I am doing it in two different ways:
1. As in Sean's solution, running the EM a large number of times (defined as Sean by 1000)
2. Using the more elegant convergence tresholds


First way:


In [None]:
# Number of times we want to run this EM:
n = 1000

for i in range(n):  # absolute value of our treshold which is a percent change in ll 
    counts = expectation(sim_reads, theta) # obtain our counts by using our expectation function
    abundances = maximization(counts)  # normalize counts into abundances by using our maximization function
    theta[0][1] = abundances  # updating our theta parameters with the latest abundances
    ll = log_likelihood(sim_reads, theta)  # also calculating our log likelihood for every EM run
    
# this EM takes a bit to run, but it does converge to the right values

Second way: 

(leaving it commented out)

In [None]:
# Setting arbitrary initial ll's to make sure our loop runs:
#old_ll = 10000000
#ll = 0 

# Setting a convergence treshold as a percentage change in ll
#treshold = 10

#while abs(ll - old_ll)  > treshold:  # absolute value of our treshold which is a percent change in ll 
    #counts = expectation(sim_reads, theta)
    #abundances = maximization(counts)
    #theta[0][1] = abundances  # updating our theta parameters with the latest abundances
    #ll = log_likelihood(sim_reads, theta)
    
    #return abundances,ll

Since we used nucleotide abundances above, we want to convert our results back to transcript abundances for our final step. This will help us look at the total numbers to analyze:

In [None]:
# Convert nucleotide abundance to transcript abundance
taus = []  # empty list to store our abundances in after converting
for i in abundances:
    taus.append(i*N)
    
# Take a look at our estimates for the true taus:
print (taus)
print(tau)

**What do you think of Lestrade et al.'s conclusion that all 10 mRNA transcripts are expressed at about the same level?

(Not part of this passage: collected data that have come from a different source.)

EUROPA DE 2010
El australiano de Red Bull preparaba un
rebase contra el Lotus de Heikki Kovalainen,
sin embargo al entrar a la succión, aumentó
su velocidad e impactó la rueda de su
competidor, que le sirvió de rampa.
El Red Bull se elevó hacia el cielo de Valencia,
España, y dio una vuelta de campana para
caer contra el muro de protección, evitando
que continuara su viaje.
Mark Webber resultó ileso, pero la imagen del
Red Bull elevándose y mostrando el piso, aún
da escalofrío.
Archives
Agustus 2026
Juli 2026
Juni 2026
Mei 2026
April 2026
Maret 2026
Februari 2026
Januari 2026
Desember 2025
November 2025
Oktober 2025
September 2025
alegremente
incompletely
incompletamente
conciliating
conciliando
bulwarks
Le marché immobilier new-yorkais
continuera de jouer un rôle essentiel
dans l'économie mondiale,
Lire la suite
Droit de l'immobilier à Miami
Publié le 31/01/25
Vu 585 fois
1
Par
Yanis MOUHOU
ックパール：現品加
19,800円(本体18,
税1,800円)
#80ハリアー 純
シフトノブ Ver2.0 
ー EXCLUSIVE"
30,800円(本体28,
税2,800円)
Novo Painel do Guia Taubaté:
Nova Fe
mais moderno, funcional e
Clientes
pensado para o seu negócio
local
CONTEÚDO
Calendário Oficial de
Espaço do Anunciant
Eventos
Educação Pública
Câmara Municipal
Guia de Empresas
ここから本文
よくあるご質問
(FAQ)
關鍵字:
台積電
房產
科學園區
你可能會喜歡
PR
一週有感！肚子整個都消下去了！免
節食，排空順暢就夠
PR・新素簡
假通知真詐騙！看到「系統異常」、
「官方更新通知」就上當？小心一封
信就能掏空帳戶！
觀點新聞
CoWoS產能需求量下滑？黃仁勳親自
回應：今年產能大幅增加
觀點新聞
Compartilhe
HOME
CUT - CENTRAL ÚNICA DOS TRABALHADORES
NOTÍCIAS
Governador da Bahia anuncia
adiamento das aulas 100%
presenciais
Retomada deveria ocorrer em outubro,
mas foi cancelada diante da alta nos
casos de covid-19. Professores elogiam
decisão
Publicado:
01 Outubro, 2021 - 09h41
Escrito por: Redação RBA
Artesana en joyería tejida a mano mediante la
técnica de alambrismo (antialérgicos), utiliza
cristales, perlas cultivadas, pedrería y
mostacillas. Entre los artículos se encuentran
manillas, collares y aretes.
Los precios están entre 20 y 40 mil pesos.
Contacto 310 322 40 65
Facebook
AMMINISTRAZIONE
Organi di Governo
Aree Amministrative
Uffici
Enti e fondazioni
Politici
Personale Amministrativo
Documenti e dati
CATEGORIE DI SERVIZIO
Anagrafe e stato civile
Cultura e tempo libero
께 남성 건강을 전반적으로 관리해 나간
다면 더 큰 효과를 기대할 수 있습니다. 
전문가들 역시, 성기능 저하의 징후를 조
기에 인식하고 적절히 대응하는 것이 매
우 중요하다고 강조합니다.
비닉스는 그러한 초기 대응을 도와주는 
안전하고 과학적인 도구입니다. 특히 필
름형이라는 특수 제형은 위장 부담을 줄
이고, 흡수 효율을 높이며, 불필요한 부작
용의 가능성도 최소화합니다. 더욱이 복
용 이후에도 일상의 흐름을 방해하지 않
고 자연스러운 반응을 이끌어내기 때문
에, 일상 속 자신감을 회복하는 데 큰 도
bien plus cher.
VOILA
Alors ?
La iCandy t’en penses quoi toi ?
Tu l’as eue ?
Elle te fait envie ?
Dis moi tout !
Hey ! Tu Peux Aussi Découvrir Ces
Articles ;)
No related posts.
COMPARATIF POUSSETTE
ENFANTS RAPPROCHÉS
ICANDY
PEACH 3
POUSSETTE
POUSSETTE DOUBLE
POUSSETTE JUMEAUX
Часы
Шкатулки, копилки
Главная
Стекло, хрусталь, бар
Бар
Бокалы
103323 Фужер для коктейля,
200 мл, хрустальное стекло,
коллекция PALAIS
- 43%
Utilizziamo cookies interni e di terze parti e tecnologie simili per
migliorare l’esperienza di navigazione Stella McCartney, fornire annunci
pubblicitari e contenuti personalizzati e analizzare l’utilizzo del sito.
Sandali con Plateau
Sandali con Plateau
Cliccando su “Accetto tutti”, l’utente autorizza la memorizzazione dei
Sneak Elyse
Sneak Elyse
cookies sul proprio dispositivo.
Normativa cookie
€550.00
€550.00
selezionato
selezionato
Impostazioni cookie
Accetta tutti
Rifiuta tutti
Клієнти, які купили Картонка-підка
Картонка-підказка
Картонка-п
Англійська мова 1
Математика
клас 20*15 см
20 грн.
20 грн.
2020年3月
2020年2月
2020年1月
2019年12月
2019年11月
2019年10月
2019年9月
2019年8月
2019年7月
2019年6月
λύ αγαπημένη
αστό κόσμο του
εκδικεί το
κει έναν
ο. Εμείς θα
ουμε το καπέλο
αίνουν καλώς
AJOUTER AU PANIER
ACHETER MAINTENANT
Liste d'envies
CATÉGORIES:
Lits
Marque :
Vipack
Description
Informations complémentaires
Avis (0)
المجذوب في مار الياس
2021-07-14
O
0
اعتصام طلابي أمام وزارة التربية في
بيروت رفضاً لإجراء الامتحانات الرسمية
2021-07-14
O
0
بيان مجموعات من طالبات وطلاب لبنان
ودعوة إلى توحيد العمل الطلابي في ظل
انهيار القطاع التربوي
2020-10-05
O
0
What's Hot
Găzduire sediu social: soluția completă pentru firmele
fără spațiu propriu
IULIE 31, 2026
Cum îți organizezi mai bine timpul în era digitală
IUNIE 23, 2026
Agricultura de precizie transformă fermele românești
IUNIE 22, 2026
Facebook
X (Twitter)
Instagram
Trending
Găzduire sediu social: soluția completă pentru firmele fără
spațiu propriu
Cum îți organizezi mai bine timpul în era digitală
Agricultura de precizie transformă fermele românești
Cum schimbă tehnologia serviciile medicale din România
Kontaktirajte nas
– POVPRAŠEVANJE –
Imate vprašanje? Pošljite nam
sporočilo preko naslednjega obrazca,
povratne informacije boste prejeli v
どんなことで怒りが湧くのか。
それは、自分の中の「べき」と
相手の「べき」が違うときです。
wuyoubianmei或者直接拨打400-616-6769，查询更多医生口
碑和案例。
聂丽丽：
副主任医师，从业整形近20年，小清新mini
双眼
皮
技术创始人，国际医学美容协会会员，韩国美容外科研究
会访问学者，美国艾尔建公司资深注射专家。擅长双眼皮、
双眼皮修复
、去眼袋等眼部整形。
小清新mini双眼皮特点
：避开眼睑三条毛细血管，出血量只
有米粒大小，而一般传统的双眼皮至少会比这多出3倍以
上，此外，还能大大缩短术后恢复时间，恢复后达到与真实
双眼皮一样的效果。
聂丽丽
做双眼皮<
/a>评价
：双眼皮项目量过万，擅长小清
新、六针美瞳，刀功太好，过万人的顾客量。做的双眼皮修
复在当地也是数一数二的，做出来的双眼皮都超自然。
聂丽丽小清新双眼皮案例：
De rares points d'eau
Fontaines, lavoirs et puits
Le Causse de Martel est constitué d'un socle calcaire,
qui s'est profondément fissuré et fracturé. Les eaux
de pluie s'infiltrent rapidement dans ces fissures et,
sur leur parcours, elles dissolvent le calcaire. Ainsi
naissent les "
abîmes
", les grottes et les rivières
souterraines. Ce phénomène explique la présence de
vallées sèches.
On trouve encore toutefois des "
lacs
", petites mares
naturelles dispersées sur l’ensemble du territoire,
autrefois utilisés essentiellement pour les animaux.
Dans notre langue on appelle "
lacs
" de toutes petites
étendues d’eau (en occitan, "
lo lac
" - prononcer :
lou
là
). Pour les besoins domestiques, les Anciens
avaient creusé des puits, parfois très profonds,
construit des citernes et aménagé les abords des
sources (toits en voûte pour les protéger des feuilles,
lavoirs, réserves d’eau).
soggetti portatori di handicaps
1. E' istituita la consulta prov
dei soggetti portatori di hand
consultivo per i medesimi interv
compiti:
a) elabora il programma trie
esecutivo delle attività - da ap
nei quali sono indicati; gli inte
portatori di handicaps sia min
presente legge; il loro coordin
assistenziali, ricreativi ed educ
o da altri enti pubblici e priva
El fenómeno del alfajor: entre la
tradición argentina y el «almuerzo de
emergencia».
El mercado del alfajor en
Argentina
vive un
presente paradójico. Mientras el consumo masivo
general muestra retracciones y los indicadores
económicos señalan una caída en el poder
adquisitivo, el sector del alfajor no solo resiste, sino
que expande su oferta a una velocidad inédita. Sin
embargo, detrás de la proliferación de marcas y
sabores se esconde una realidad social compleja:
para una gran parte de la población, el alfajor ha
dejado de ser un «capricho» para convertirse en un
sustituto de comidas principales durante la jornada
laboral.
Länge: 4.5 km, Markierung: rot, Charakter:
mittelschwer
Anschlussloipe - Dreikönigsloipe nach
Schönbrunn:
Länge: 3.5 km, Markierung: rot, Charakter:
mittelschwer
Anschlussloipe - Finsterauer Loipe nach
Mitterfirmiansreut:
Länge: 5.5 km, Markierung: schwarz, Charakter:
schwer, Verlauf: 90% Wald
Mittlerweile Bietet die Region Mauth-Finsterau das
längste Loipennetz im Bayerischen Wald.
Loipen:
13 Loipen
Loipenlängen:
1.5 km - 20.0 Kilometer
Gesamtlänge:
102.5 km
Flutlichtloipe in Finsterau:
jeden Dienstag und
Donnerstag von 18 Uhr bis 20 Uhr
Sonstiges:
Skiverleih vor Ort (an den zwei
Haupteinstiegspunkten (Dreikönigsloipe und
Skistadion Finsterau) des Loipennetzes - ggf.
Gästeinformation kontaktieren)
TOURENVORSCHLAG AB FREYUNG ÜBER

What are the most abundant two transcripts, and how much of the population to they account for? What are the least abundant two transcripts?**

This conclusion of Lestrade is a result of a poor implementation of EM. The 10 mRNA transcripts are definitely not expressed at about the same level 

Per our transcript abundances shown above, the two most abundand ones are H and G. The two least abundant ones are E and J.